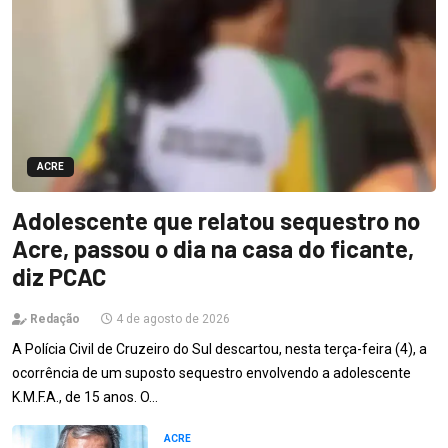
ACRE
Adolescente que relatou sequestro no
Acre, passou o dia na casa do ficante,
diz PCAC
Redação
4 de agosto de 2026
A Polícia Civil de Cruzeiro do Sul descartou, nesta terça-feira (4), a
ocorrência de um suposto sequestro envolvendo a adolescente
K.M.F.A., de 15 anos. O…
ACRE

Requirement: Return all the records above exactly, pictures omitted.

Answer section:
ACRE
Adolescente que relatou sequestro no
Acre, passou o dia na casa do ficante,
diz PCAC
Redação
4 de agosto de 2026
A Polícia Civil de Cruzeiro do Sul descartou, nesta terça-feira (4), a
ocorrência de um suposto sequestro envolvendo a adolescente
K.M.F.A., de 15 anos. O…
ACRE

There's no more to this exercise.